For more detailed aspects of some works, computer scans of the submissions were used to created projections that could be put onto the panels to provide guidelines. Mural-sized letters were cut out to assist with painting of words.

“What you see is going to dry one shade darker,” Dorris explained to students mixing paint and putting it on sample pieces

Students also had to do some calculating to figure out supply needs and timelines for the project. Estimates were made on the amount of paint required and how long it would take to finish the project.

“I wanted to show everyone holding hands. It symbolizes togetherness,” Lucia McQuire said of her detailed art, which shows a cityscape with people. McGuire is one of the instructors and also had her piece selected for display.

Talent Middle School eighth-grader Jessalynn Lumbreras took a break from working on McGuire’s mural because it was so detailed, although she returned to it later. During the break she worked with other drawing hands on a mural that shows them supporting a weight, with part of the sun, sky, hills and mountains in the background.

“It’s fun. I’m just going over stuff,” said Lexy Broussare, who will be a freshman at Phoenix High School this fall, as she touched up details on a panel. “I love painting and stuff like that.”

Laura Quintero, another instructor, also had a piece selected.
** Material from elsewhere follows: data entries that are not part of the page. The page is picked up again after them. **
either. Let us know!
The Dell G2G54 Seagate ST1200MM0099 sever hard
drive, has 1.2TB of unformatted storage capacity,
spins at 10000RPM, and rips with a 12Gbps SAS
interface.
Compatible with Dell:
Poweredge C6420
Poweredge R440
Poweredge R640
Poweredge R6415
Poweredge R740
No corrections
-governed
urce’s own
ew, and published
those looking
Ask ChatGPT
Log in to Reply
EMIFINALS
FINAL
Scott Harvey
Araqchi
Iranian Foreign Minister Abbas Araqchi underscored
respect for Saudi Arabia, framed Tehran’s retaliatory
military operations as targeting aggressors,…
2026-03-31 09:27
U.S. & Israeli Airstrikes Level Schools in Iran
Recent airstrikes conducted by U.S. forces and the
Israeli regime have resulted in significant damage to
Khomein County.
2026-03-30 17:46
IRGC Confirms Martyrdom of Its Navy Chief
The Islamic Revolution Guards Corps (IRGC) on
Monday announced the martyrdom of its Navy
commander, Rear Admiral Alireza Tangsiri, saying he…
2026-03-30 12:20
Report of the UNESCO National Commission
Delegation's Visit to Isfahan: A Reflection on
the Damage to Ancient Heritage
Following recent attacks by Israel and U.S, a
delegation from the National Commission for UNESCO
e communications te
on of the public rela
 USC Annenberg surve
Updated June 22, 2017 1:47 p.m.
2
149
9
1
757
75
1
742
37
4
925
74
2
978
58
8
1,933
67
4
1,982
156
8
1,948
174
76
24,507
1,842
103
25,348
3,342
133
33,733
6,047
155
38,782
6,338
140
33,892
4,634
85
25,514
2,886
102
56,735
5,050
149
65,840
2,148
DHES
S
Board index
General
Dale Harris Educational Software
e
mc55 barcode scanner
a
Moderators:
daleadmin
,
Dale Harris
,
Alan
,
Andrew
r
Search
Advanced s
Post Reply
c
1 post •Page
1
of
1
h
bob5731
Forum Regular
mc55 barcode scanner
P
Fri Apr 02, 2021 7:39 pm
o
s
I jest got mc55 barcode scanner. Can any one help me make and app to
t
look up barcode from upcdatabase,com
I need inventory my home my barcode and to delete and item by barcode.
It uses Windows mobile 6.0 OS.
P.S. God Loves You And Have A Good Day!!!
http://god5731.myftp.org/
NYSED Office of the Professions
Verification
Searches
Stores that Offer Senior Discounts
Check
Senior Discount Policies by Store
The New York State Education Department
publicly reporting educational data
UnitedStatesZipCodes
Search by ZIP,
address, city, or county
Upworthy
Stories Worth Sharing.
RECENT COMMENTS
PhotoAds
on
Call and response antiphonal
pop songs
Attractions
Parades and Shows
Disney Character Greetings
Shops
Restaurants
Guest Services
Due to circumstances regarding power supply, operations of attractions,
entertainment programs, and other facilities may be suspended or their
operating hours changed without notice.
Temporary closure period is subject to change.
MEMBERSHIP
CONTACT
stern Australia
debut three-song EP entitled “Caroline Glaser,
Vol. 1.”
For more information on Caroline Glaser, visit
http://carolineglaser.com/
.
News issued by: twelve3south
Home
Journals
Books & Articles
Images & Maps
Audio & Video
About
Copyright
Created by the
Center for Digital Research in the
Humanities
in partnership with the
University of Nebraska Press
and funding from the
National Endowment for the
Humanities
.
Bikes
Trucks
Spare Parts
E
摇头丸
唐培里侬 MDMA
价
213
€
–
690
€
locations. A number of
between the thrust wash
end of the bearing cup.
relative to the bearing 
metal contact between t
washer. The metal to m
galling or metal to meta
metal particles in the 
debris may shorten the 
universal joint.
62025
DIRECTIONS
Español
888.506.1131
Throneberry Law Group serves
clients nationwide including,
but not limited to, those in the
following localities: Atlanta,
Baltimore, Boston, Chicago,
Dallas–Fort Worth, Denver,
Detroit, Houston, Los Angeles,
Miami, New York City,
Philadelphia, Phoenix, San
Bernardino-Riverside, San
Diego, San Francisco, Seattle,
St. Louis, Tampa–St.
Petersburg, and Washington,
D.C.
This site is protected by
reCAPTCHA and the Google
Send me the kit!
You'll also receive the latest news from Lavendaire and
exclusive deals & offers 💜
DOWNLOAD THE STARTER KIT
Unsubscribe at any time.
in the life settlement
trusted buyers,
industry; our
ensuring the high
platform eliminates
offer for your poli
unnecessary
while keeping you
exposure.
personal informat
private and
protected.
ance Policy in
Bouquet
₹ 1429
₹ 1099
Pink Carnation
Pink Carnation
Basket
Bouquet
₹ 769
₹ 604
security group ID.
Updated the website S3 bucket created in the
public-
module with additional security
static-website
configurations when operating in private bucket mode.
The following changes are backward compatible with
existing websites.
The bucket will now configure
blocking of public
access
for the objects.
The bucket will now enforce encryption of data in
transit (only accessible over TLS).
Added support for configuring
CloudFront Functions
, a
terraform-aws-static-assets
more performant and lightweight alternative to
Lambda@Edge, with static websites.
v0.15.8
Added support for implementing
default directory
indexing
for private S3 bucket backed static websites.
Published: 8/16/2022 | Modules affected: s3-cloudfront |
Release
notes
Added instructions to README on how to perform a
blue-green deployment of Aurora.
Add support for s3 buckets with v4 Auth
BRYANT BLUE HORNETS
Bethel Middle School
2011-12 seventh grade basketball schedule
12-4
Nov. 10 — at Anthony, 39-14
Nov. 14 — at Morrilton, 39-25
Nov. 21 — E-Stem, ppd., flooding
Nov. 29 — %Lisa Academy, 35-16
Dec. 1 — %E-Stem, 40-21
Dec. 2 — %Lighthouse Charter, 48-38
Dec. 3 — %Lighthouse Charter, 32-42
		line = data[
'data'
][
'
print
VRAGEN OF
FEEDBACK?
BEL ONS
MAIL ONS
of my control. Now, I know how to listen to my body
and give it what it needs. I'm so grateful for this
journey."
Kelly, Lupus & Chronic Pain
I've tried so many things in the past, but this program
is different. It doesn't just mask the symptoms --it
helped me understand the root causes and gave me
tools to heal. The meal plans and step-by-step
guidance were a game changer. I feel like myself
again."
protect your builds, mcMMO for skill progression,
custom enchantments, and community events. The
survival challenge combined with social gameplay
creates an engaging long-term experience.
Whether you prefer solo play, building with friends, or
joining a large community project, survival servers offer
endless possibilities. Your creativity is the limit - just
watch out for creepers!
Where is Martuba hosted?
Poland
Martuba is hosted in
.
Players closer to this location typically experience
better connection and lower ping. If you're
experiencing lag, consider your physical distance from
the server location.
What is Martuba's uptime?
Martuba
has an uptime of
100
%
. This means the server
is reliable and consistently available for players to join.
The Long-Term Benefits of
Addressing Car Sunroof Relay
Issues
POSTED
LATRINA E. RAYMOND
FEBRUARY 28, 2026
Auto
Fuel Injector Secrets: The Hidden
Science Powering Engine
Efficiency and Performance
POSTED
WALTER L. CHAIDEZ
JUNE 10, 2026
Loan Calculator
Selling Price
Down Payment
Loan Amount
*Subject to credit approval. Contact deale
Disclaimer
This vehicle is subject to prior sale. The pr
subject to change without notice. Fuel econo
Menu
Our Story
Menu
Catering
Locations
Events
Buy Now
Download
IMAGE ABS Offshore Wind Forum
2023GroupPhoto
It represents the Latino community, she said of the work, which includes corn, a man, a woman and a background of the Talent skyline.

“As a community we need to realize we are a team and to reach out beyond,” said Quintero.

A photograph submitted by Charley Pedersen that was taken shortly after the fire will be painted on one of the panels. It shows chalk writing on a sidewalk with the words, “We are love, We are hope, We are Talent.”

There’s no student fee for the classes, which are supported by the school district and urban renewal agency. TURA is supplying the panels and paint. Community sessions to paint the panels will be conducted at Talent Maker City’s work space after the classes conclude.

Installation of water and sewer lines at the Gateway site has been completed, said Jon Legarza, TURA executive director. Pilot Rock Excavation, which is preparing the site, will begin work on power, cable and telephone lines next. Completion is scheduled for Oct. 5.